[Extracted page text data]
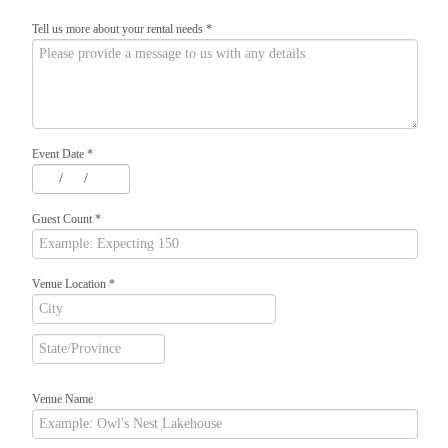
Tell us more about your rental needs
*
Event Date
*
/
/
Guest Count
*
Venue Location
*
Venue Name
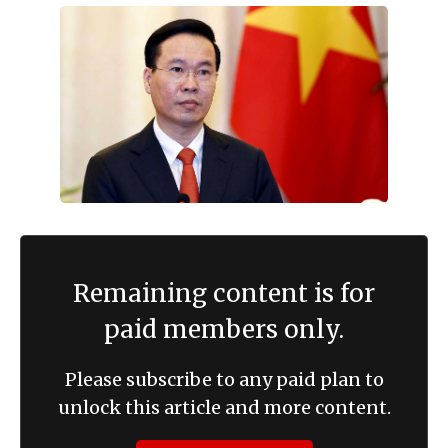
Remaining content is for
paid members only.
Please subscribe to any paid plan to
unlock this article and more content.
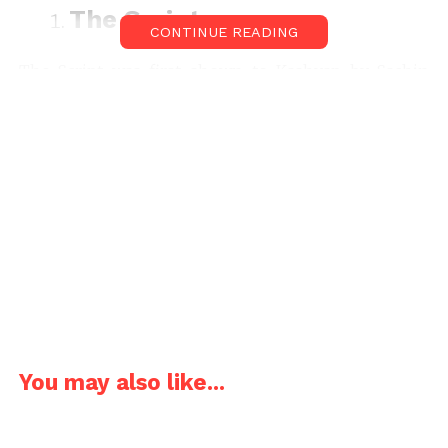
The Script-
CONTINUE READING
The Script was first shown to Kashyap by Sachin
Ladia & Akhilesh Jaiswal. As it was based on real
incidents Anurag re-wrote it with the help of news
clippings. Later as he wasn’t happy with the script,
he asked Zeishan Quadri to write everything down
as a novel. He then sent his research team
to
You may also like...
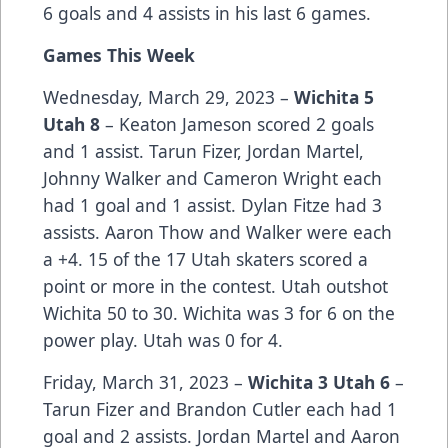
6 goals and 4 assists in his last 6 games.
Games This Week
Wednesday, March 29, 2023 –
Wichita 5
Utah 8
– Keaton Jameson scored 2 goals
and 1 assist. Tarun Fizer, Jordan Martel,
Johnny Walker and Cameron Wright each
had 1 goal and 1 assist. Dylan Fitze had 3
assists. Aaron Thow and Walker were each
a +4. 15 of the 17 Utah skaters scored a
point or more in the contest. Utah outshot
Wichita 50 to 30. Wichita was 3 for 6 on the
power play. Utah was 0 for 4.
Friday, March 31, 2023 –
Wichita 3 Utah 6
–
Tarun Fizer and Brandon Cutler each had 1
goal and 2 assists. Jordan Martel and Aaron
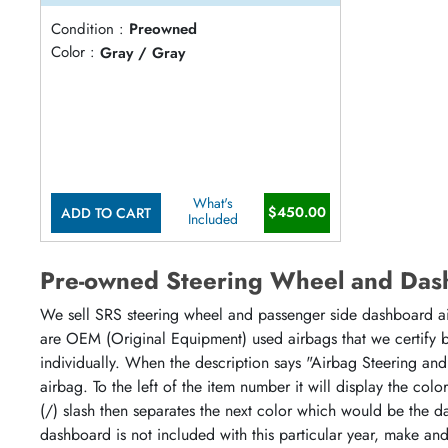
Condition :
Preowned
Color :
Gray / Gray
What's
$450.00
ADD TO CART
Included
Pre-owned Steering Wheel and Das
We sell SRS steering wheel and passenger side dashboard airb
are OEM (Original Equipment) used airbags that we certify by
individually. When the description says "Airbag Steering and
airbag. To the left of the item number it will display the col
(/) slash then separates the next color which would be the da
dashboard is not included with this particular year, make an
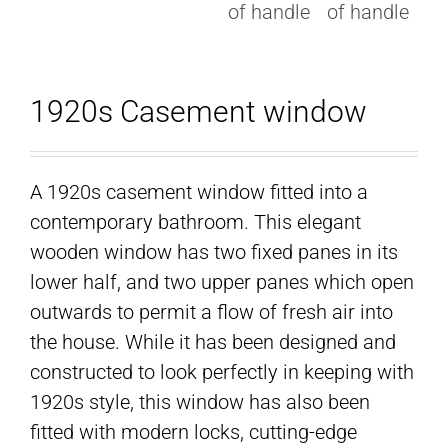
1920s Casement window
A 1920s casement window fitted into a
contemporary bathroom. This elegant
wooden window has two fixed panes in its
lower half, and two upper panes which open
outwards to permit a flow of fresh air into
the house. While it has been designed and
constructed to look perfectly in keeping with
1920s style, this window has also been
fitted with modern locks, cutting-edge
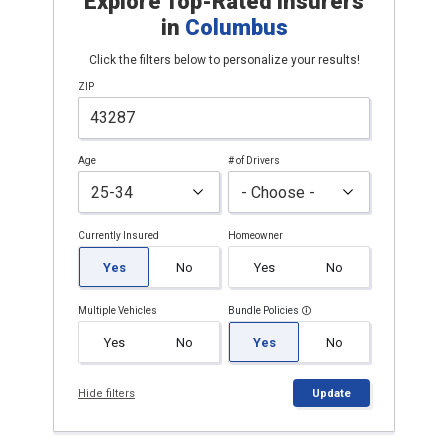
Explore Top-Rated Insurers
in
Columbus
Click the filters below to personalize your results!
ZIP
Age
# of Drivers
Currently Insured
Homeowner
Yes
No
Yes
No
Multiple Vehicles
Bundle Policies
Yes
No
Yes
No
Hide filters
Update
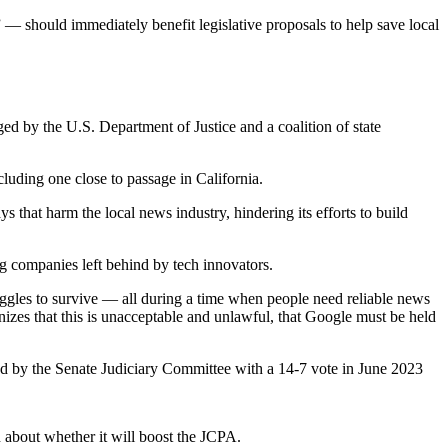
— should immediately benefit legislative proposals to help save local
ed by the U.S. Department of Justice and a coalition of state
luding one close to passage in California.
that harm the local news industry, hindering its efforts to build
ing companies left behind by tech innovators.
uggles to survive — all during a time when people need reliable news
izes that this is unacceptable and unlawful, that Google must be held
 by the Senate Judiciary Committee with a 14-7 vote in June 2023
 about whether it will boost the JCPA.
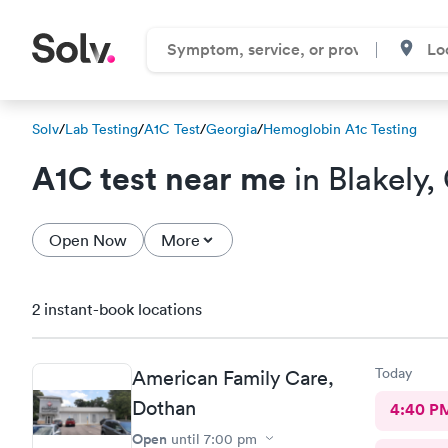
Solv
/
Lab Testing
/
A1C Test
/
Georgia
/
Hemoglobin A1c Testing
A1C test near me
in Blakely,
Open Now
More
2 instant-book locations
Today
American Family Care,
Dothan
4:40 P
Open
until
7:00 pm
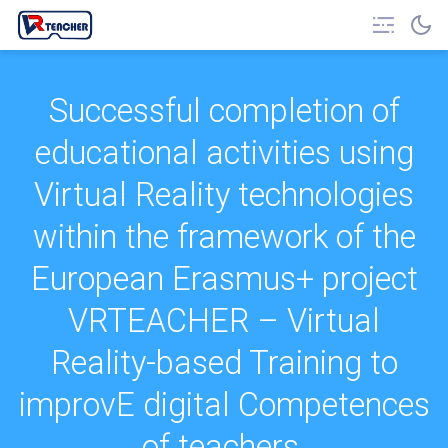
Successful completion of
educational activities using
Virtual Reality technologies
within the framework of the
European Erasmus+ project
VRTEACHER – Virtual
Reality-based Training to
improvE digital Competences
of teachers.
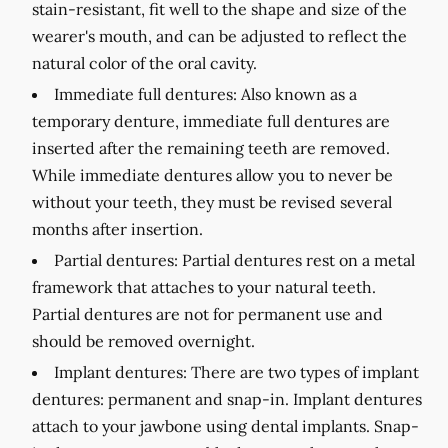
stain-resistant, fit well to the shape and size of the
wearer's mouth, and can be adjusted to reflect the
natural color of the oral cavity.
Immediate full dentures:
Also known as a
temporary denture, immediate full dentures are
inserted after the remaining teeth are removed.
While immediate dentures allow you to never be
without your teeth, they must be revised several
months after insertion.
Partial dentures:
Partial dentures rest on a metal
framework that attaches to your natural teeth.
Partial dentures are not for permanent use and
should be removed overnight.
Implant dentures:
There are two types of implant
dentures: permanent and snap-in. Implant dentures
attach to your jawbone using dental implants. Snap-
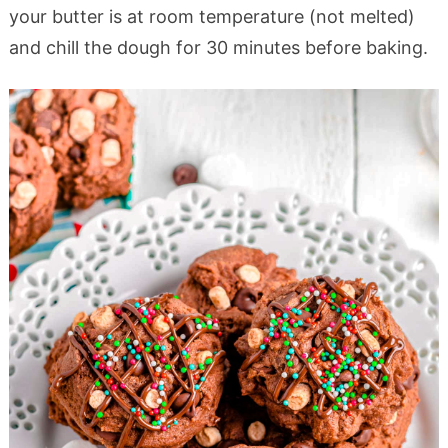
your butter is at room temperature (not melted)
and chill the dough for 30 minutes before baking.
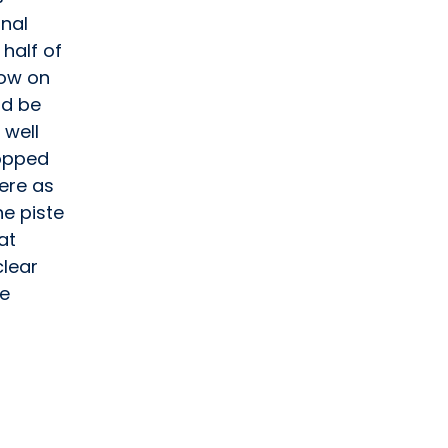
onal
half of
now on
ld be
 well
ropped
here as
e piste
at
clear
he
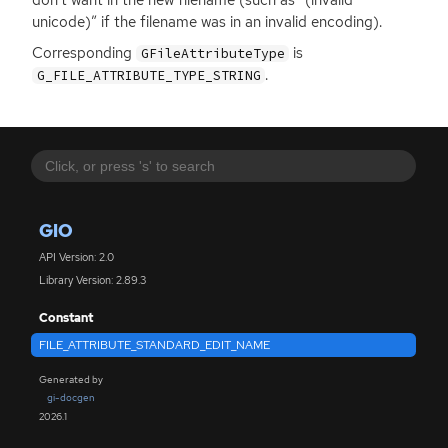
unicode)” if the filename was in an invalid encoding).
Corresponding
is
GFileAttributeType
.
G_FILE_ATTRIBUTE_TYPE_STRING
GIO
API Version: 2.0
Library Version: 2.89.3
Constant
FILE_ATTRIBUTE_STANDARD_EDIT_NAME
Generated by
gi-docgen
2026.1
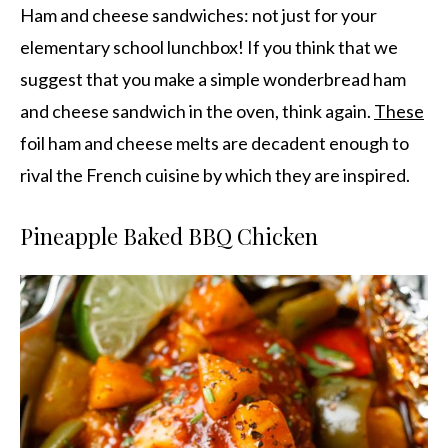
Ham and cheese sandwiches: not just for your
elementary school lunchbox! If you think that we
suggest that you make a simple wonderbread ham
and cheese sandwich in the oven, think again.
These
foil ham and cheese melts are decadent enough to
rival the French cuisine by which they are inspired.
Pineapple Baked BBQ Chicken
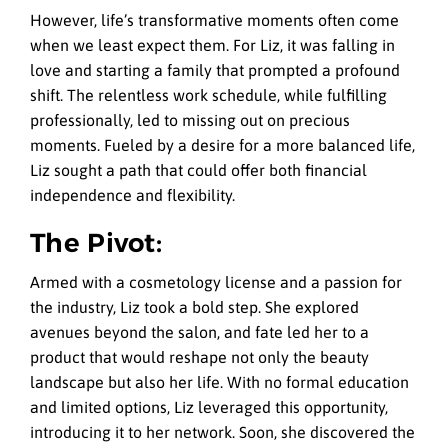
However, life’s transformative moments often come
when we least expect them. For Liz, it was falling in
love and starting a family that prompted a profound
shift. The relentless work schedule, while fulfilling
professionally, led to missing out on precious
moments. Fueled by a desire for a more balanced life,
Liz sought a path that could offer both financial
independence and flexibility.
The Pivot:
Armed with a cosmetology license and a passion for
the industry, Liz took a bold step. She explored
avenues beyond the salon, and fate led her to a
product that would reshape not only the beauty
landscape but also her life. With no formal education
and limited options, Liz leveraged this opportunity,
introducing it to her network. Soon, she discovered the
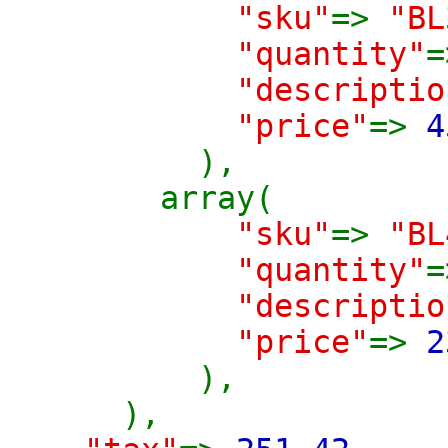
"sku"
=>
"BL
"quantity"
"descriptio
"price"
=>
4
),
array(
"sku"
=>
"BL
"quantity"
"descriptio
"price"
=>
2
),
),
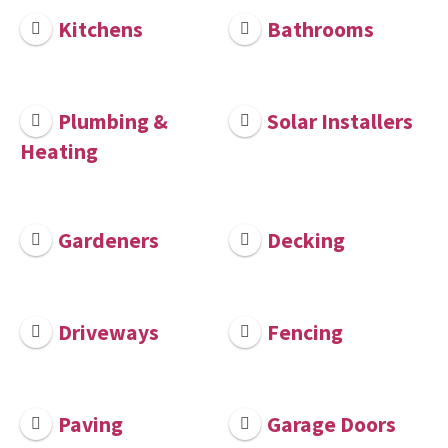
Kitchens
Bathrooms
Plumbing &
Solar Installers
Heating
Gardeners
Decking
Driveways
Fencing
Paving
Garage Doors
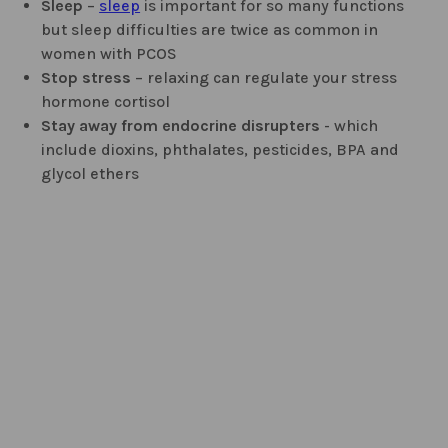
Sleep
–
sleep
is important for so many functions
but sleep difficulties are twice as common in
women with PCOS
Stop stress
– relaxing can regulate your stress
hormone cortisol
Stay away from endocrine disrupters
- which
include dioxins, phthalates, pesticides, BPA and
glycol ethers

__What you will do__. A word-for-word copy of the records is required. Leave out every picture.

__Answer for this exercise__.
Tell us more about your rental needs
*
Event Date
*
/
/
Guest Count
*
Venue Location
*
Venue Name
Remaining content is for
paid members only.
Please subscribe to any paid plan to
unlock this article and more content.
The Script-
CONTINUE READING
The Script was first shown to Kashyap by Sachin
Ladia & Akhilesh Jaiswal. As it was based on real
incidents Anurag re-wrote it with the help of news
clippings. Later as he wasn’t happy with the script,
he asked Zeishan Quadri to write everything down
as a novel. He then sent his research team
to
You may also like...
6 goals and 4 assists in his last 6 games.
Games This Week
Wednesday, March 29, 2023 –
Wichita 5
Utah 8
– Keaton Jameson scored 2 goals
and 1 assist. Tarun Fizer, Jordan Martel,
Johnny Walker and Cameron Wright each
had 1 goal and 1 assist. Dylan Fitze had 3
assists. Aaron Thow and Walker were each
a +4. 15 of the 17 Utah skaters scored a
point or more in the contest. Utah outshot
Wichita 50 to 30. Wichita was 3 for 6 on the
power play. Utah was 0 for 4.
Friday, March 31, 2023 –
Wichita 3 Utah 6
–
Tarun Fizer and Brandon Cutler each had 1
goal and 2 assists. Jordan Martel and Aaron
Condition :
Preowned
Color :
Gray / Gray
What's
$450.00
ADD TO CART
Included
Pre-owned Steering Wheel and Das
We sell SRS steering wheel and passenger side dashboard airb
are OEM (Original Equipment) used airbags that we certify by
individually. When the description says "Airbag Steering and
airbag. To the left of the item number it will display the col
(/) slash then separates the next color which would be the da
dashboard is not included with this particular year, make an
1920s Casement window
A 1920s casement window fitted into a
contemporary bathroom. This elegant
wooden window has two fixed panes in its
lower half, and two upper panes which open
outwards to permit a flow of fresh air into
the house. While it has been designed and
constructed to look perfectly in keeping with
1920s style, this window has also been
fitted with modern locks, cutting-edge
Explore Top-Rated Insurers
in
Columbus
Click the filters below to personalize your results!
ZIP
Age
# of Drivers
Currently Insured
Homeowner
Yes
No
Yes
No
Multiple Vehicles
Bundle Policies
Yes
No
Yes
No
Hide filters
Update
— should immediately benefit legislative proposals to help save local
ed by the U.S. Department of Justice and a coalition of state
luding one close to passage in California.
that harm the local news industry, hindering its efforts to build
ing companies left behind by tech innovators.
uggles to survive — all during a time when people need reliable news
izes that this is unacceptable and unlawful, that Google must be held
 by the Senate Judiciary Committee with a 14-7 vote in June 2023
 about whether it will boost the JCPA.
Solv
/
Lab Testing
/
A1C Test
/
Georgia
/
Hemoglobin A1c Testing
A1C test near me
in Blakely,
Open Now
More
2 instant-book locations
Today
American Family Care,
Dothan
4:40 P
Open
until
7:00 pm
Successful completion of
educational activities using
Virtual Reality technologies
within the framework of the
European Erasmus+ project
VRTEACHER – Virtual
Reality-based Training to
improvE digital Competences
of teachers.
stain-resistant, fit well to the shape and size of the
wearer's mouth, and can be adjusted to reflect the
natural color of the oral cavity.
Immediate full dentures:
Also known as a
temporary denture, immediate full dentures are
inserted after the remaining teeth are removed.
While immediate dentures allow you to never be
without your teeth, they must be revised several
months after insertion.
Partial dentures:
Partial dentures rest on a metal
framework that attaches to your natural teeth.
Partial dentures are not for permanent use and
should be removed overnight.
Implant dentures:
There are two types of implant
dentures: permanent and snap-in. Implant dentures
attach to your jawbone using dental implants. Snap-
your butter is at room temperature (not melted)
and chill the dough for 30 minutes before baking.
onal
half of
now on
ld be
 well
ropped
here as
e piste
at
clear
he
unicode)” if the filename was in an invalid encoding).
Corresponding
is
GFileAttributeType
.
G_FILE_ATTRIBUTE_TYPE_STRING
GIO
API Version: 2.0
Library Version: 2.89.3
Constant
FILE_ATTRIBUTE_STANDARD_EDIT_NAME
Generated by
gi-docgen
2026.1
Ham and cheese sandwiches: not just for your
elementary school lunchbox! If you think that we
suggest that you make a simple wonderbread ham
and cheese sandwich in the oven, think again.
These
foil ham and cheese melts are decadent enough to
rival the French cuisine by which they are inspired.
Pineapple Baked BBQ Chicken
However, life’s transformative moments often come
when we least expect them. For Liz, it was falling in
love and starting a family that prompted a profound
shift. The relentless work schedule, while fulfilling
professionally, led to missing out on precious
moments. Fueled by a desire for a more balanced life,
Liz sought a path that could offer both financial
independence and flexibility.
The Pivot:
Armed with a cosmetology license and a passion for
the industry, Liz took a bold step. She explored
avenues beyond the salon, and fate led her to a
product that would reshape not only the beauty
landscape but also her life. With no formal education
and limited options, Liz leveraged this opportunity,
introducing it to her network. Soon, she discovered the
"sku"
=>
"BL
"quantity"
"descriptio
"price"
=>
4
),
array(
"sku"
=>
"BL
"quantity"
"descriptio
"price"
=>
2
),
),
Kitchens
Bathrooms
Plumbing &
Solar Installers
Heating
Gardeners
Decking
Driveways
Fencing
Paving
Garage Doors
Sleep
–
sleep
is important for so many functions
but sleep difficulties are twice as common in
women with PCOS
Stop stress
– relaxing can regulate your stress
hormone cortisol
Stay away from endocrine disrupters
- which
include dioxins, phthalates, pesticides, BPA and
glycol ethers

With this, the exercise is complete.